Formatting dates, numbers, and currencies for locales:

  • Format currency

    NumberFormat numberFormat = NumberFormat.getCurrencyInstance(Locale.FRANCE);
    assertThat(numberFormat.format(10000L)).isEqualTo("10 000,00 €");
    
  • Format date using DateFormat

    DateFormat dateFormat = DateFormat.getDateInstance(DateFormat.MEDIUM, Locale.US);
    assertThat(dateFormat.format(date)).isEqualTo("Nov 26, 2017");
    
  • Format date using SimpleDateFormat

    SimpleDateFormat iso = new SimpleDateFormat("yyyy-MM-dd'T'hh:mm:ss.SSSZ");
    assertThat(iso.format(date)).isEqualTo("2017-11-26T10:15:49.000+0000");
    
  • Create a Calendar:

    private static Calendar newCalendar() {
      Calendar calendar = Calendar.getInstance(Locale.US);
      calendar.set(2017, Calendar.NOVEMBER, 26, 10, 15, 49);
      calendar.set(Calendar.MILLISECOND, 0);
      calendar.setTimeZone(TimeZone.getTimeZone("UTC"));
      return calendar;
    }
    

Frequently Asked Java API

Method Return Type Checked Exception
Thread#sleep() void InterruptedException
Runnable#run() void -
Callable#call() V Exception
RecursiveAction#compute() void -
RecursiveTask#compute() V -
Predicate#test(T) boolean -
Consumer#accept(T) void -
Supplier#get() T -
Function#apply(T) R -

Tricky points

Some tricky points that can happen in OCP exam.

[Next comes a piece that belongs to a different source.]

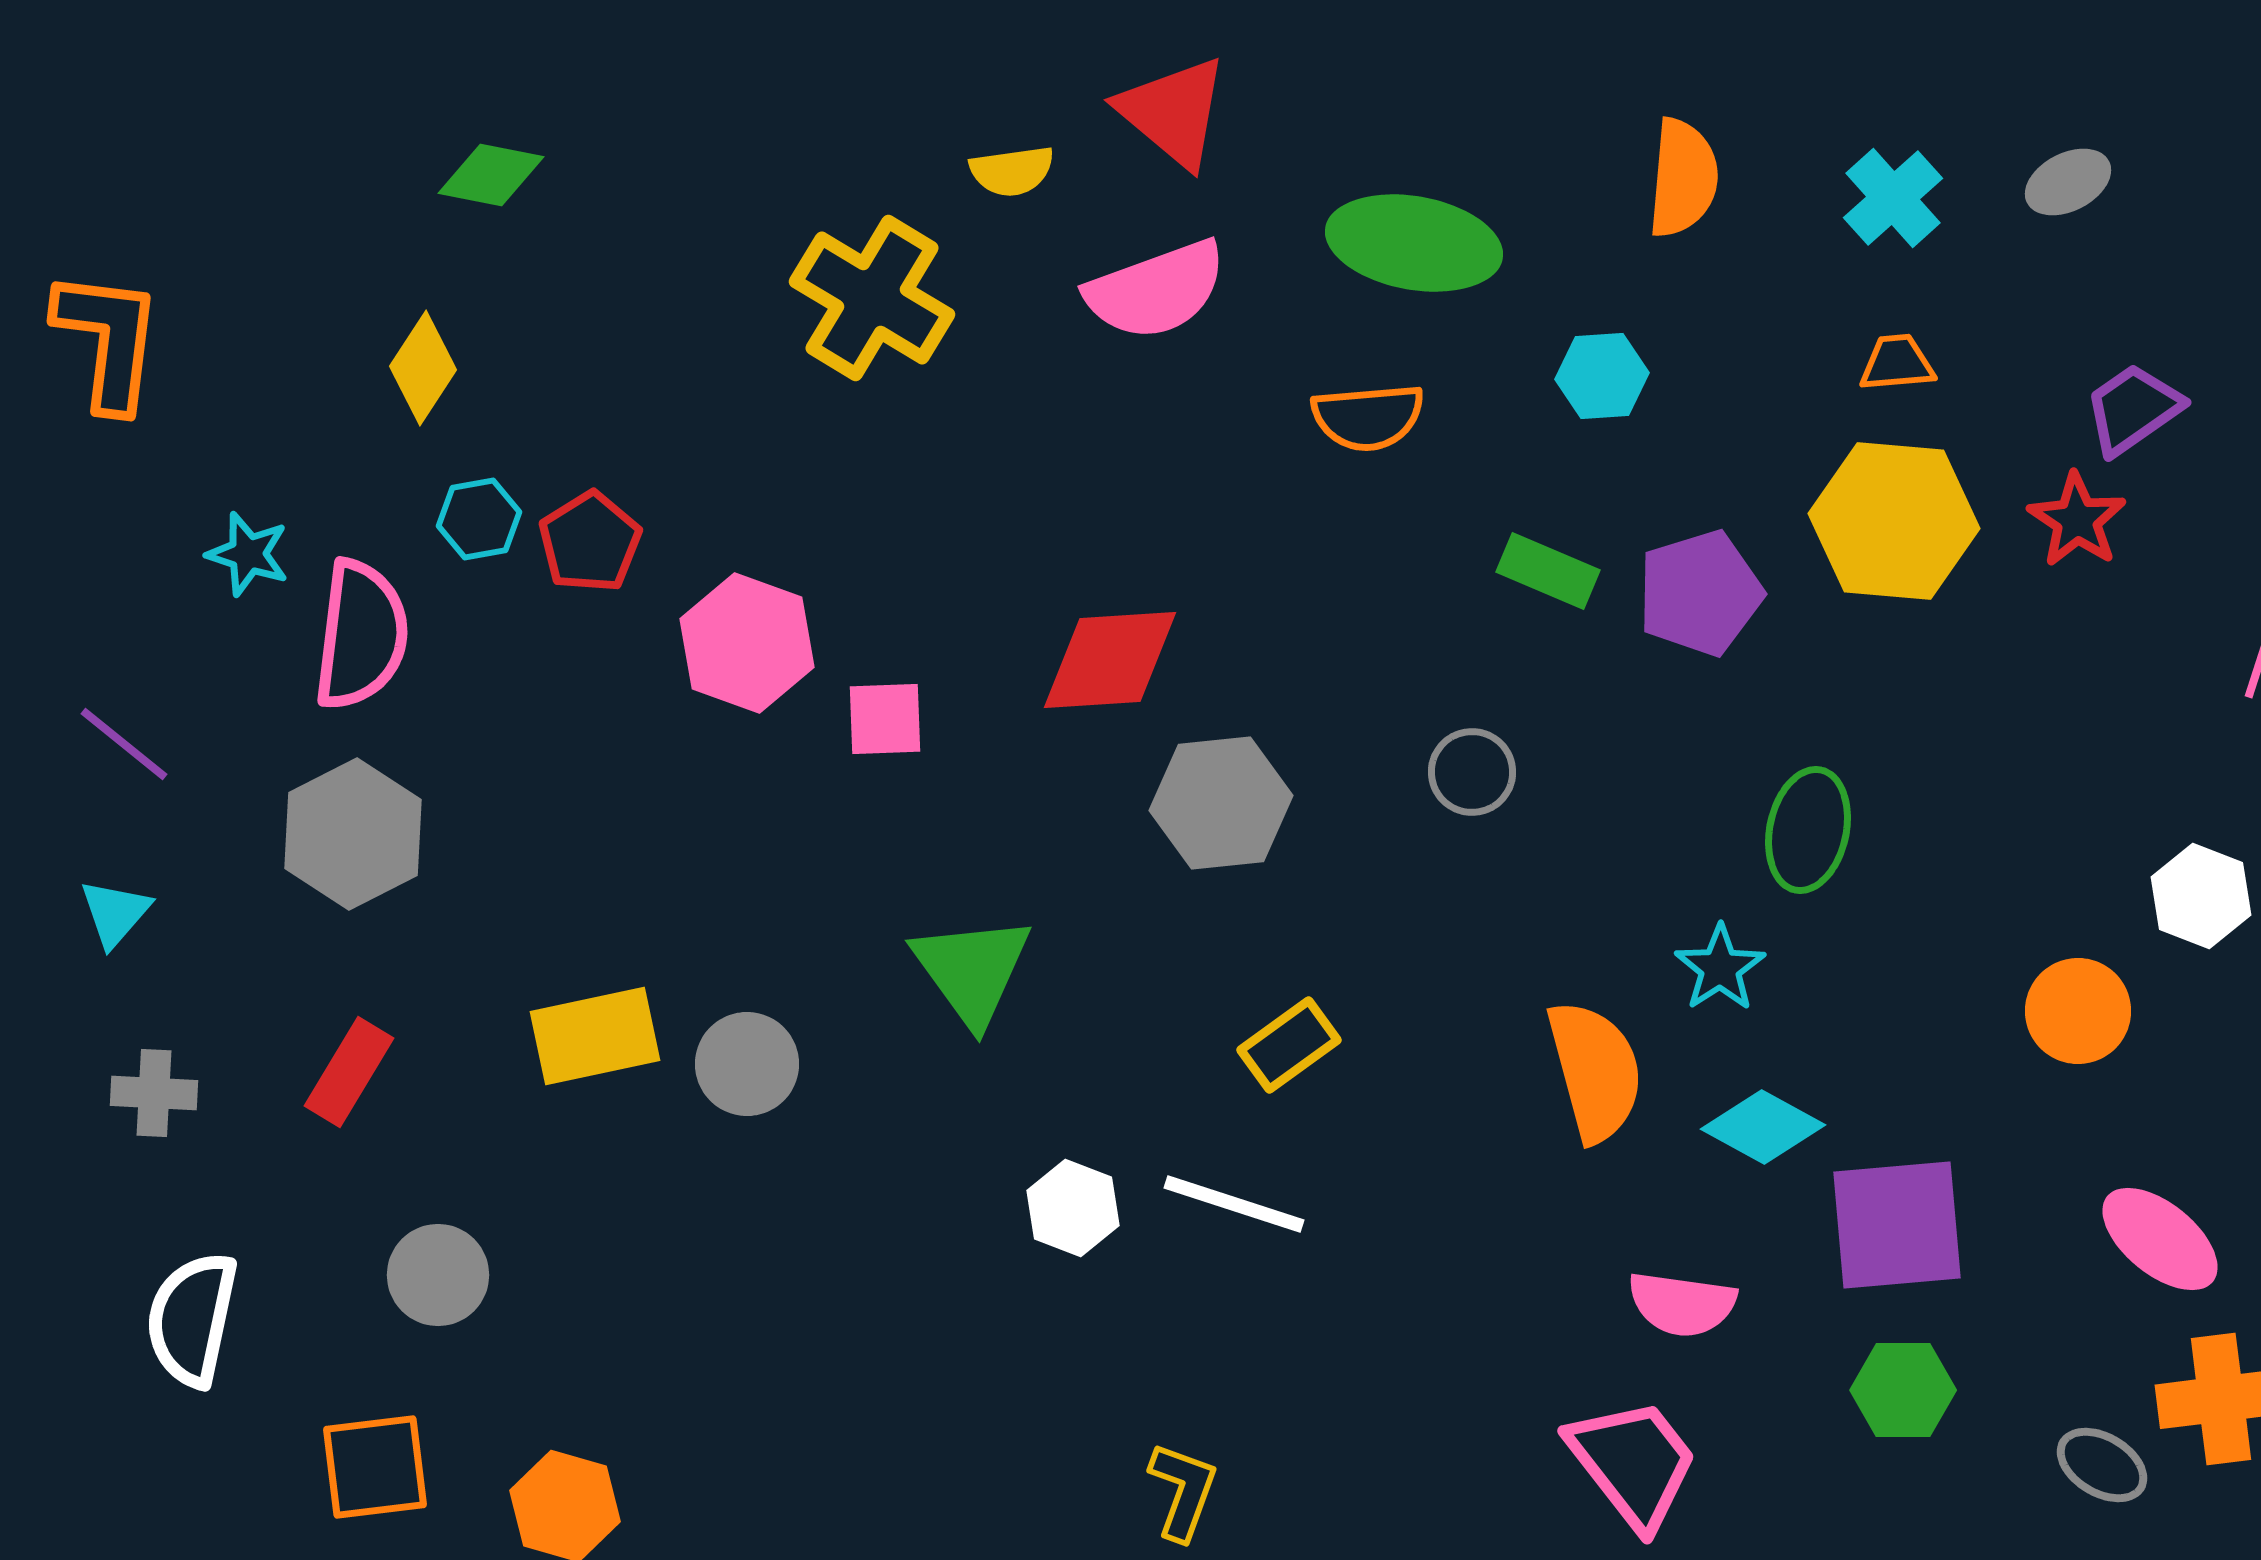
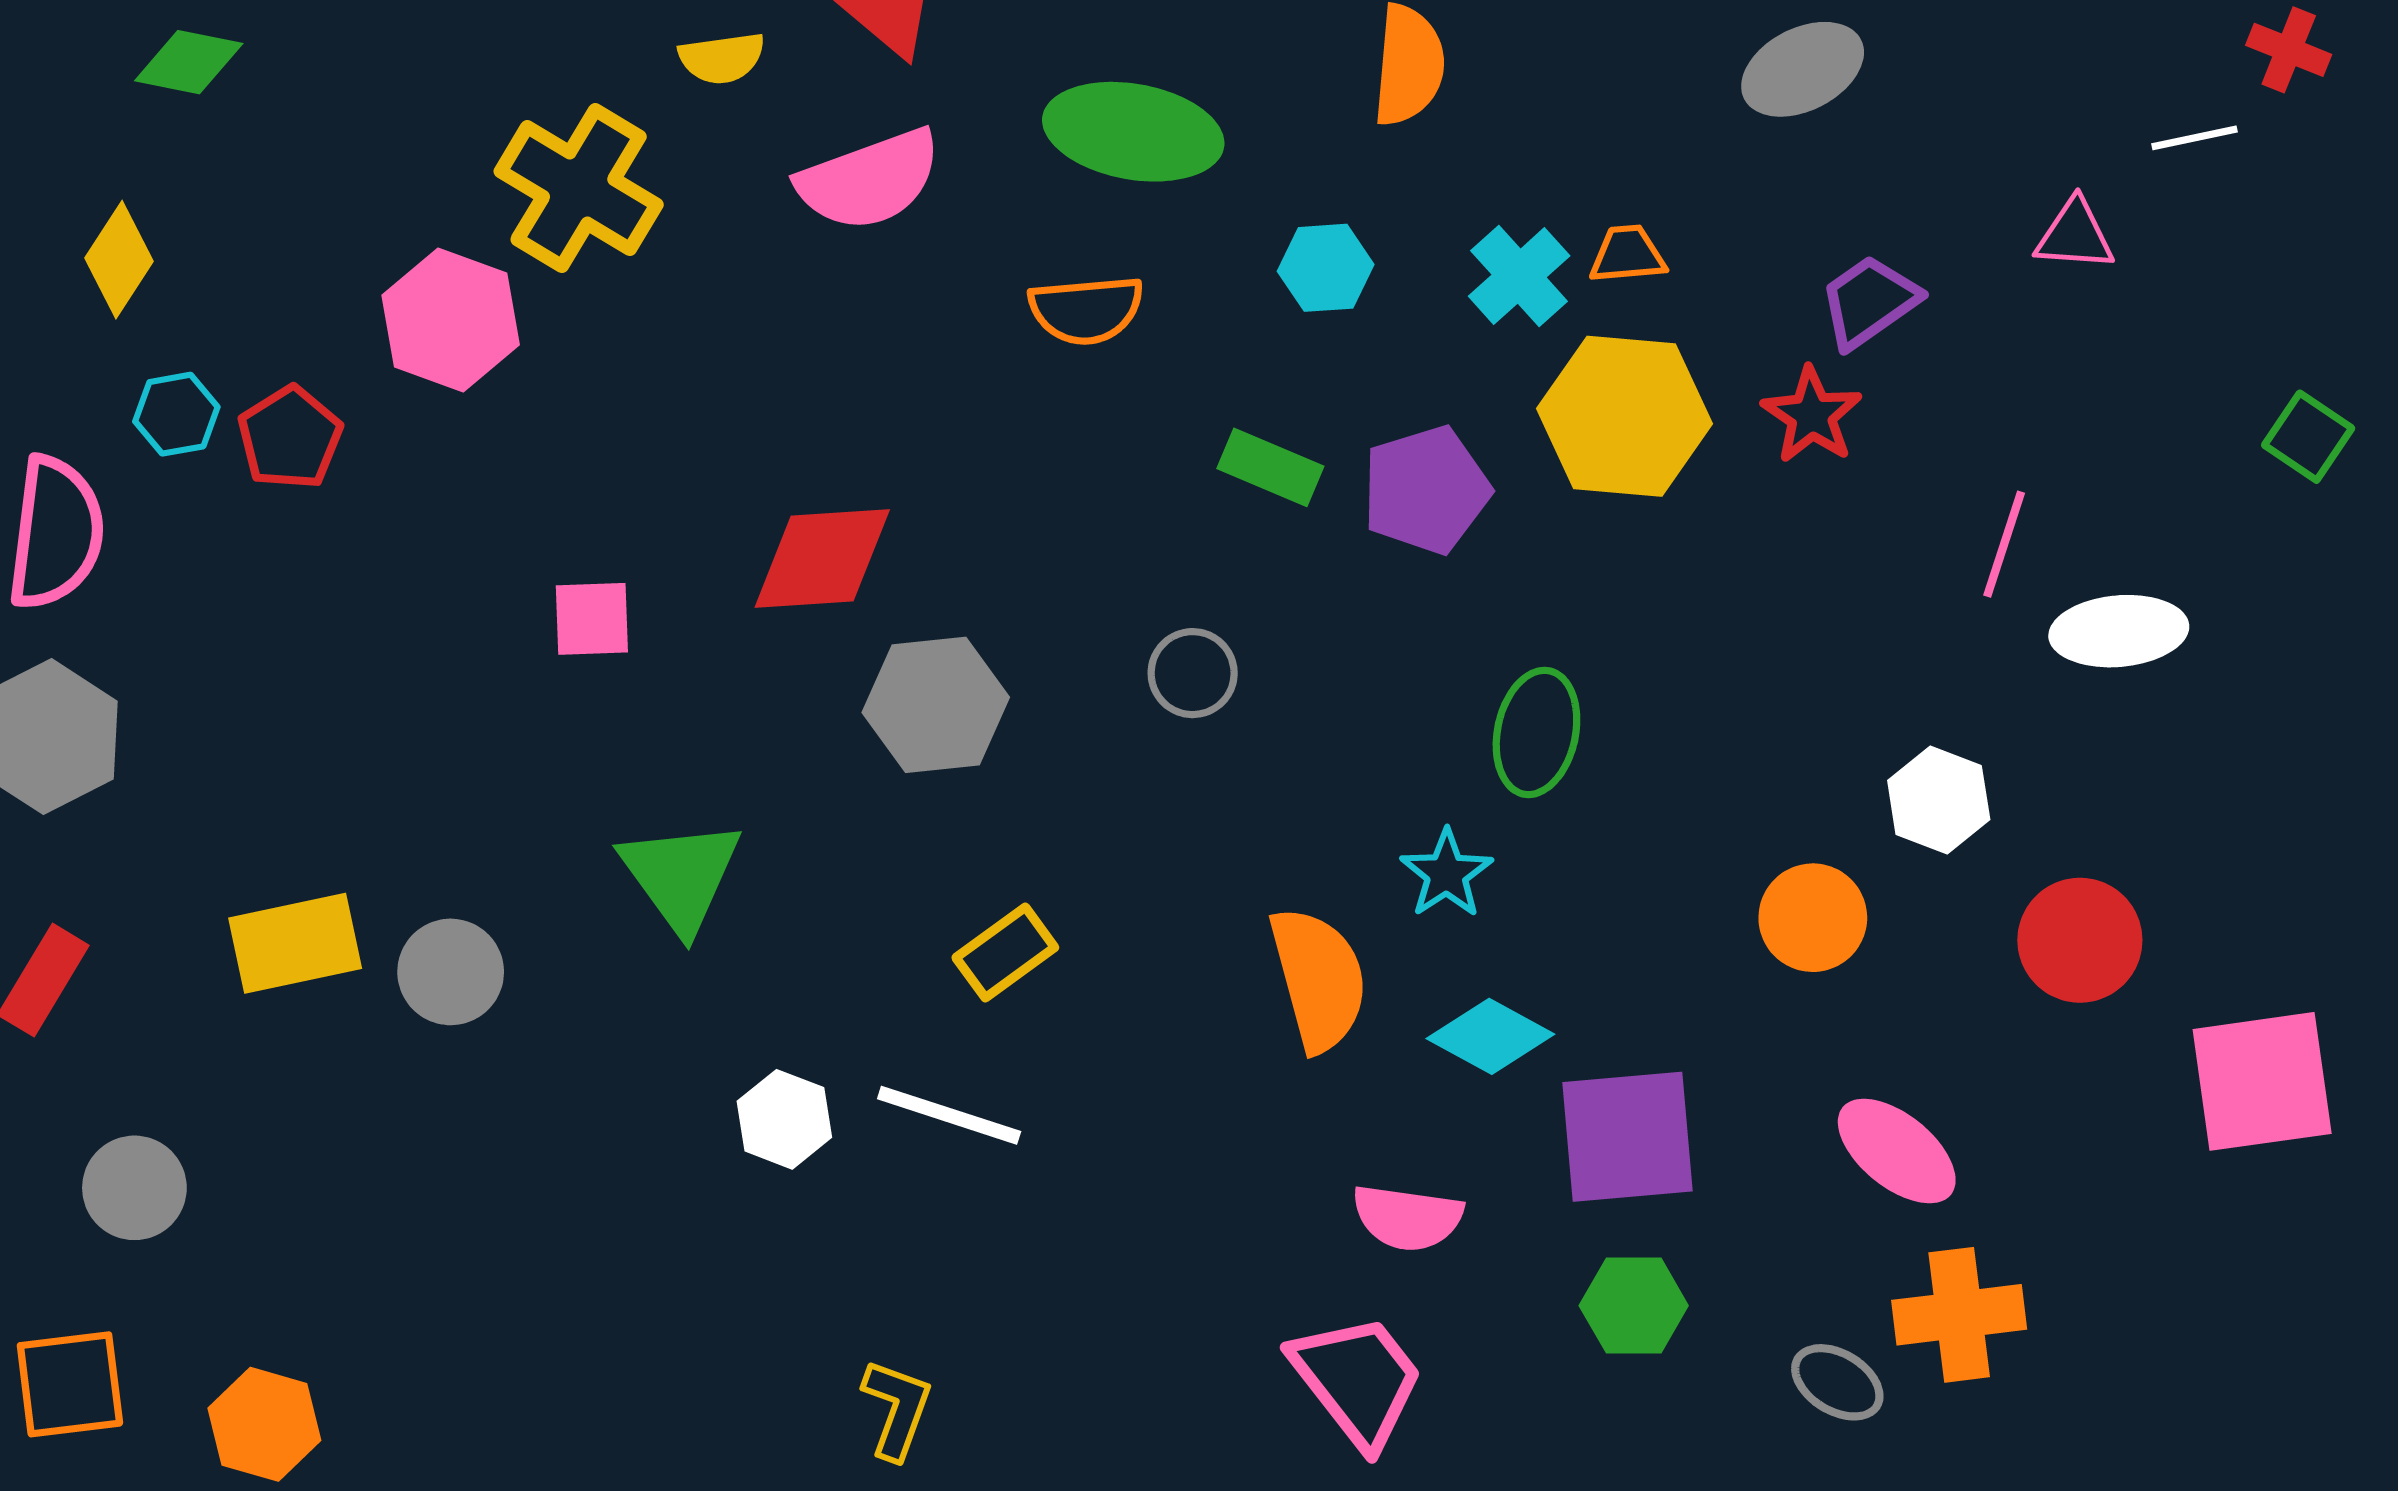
gray ellipse: (2068, 182) -> (1803, 69), size x1.4
cyan cross: (1893, 198) -> (1519, 276), moved
pink hexagon: (747, 643) -> (451, 320), moved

  • The method name can be mis-spelled. For example, hashcode() is not the correct method for providing a hash-code in Java. The correct one is camel-case: hashCode().
  • The default locale defined in JVM might not be Locale.US.
  • Be careful whether the method output is assigned to a variable, e.g. String#replaceAll(String, String) returns another string.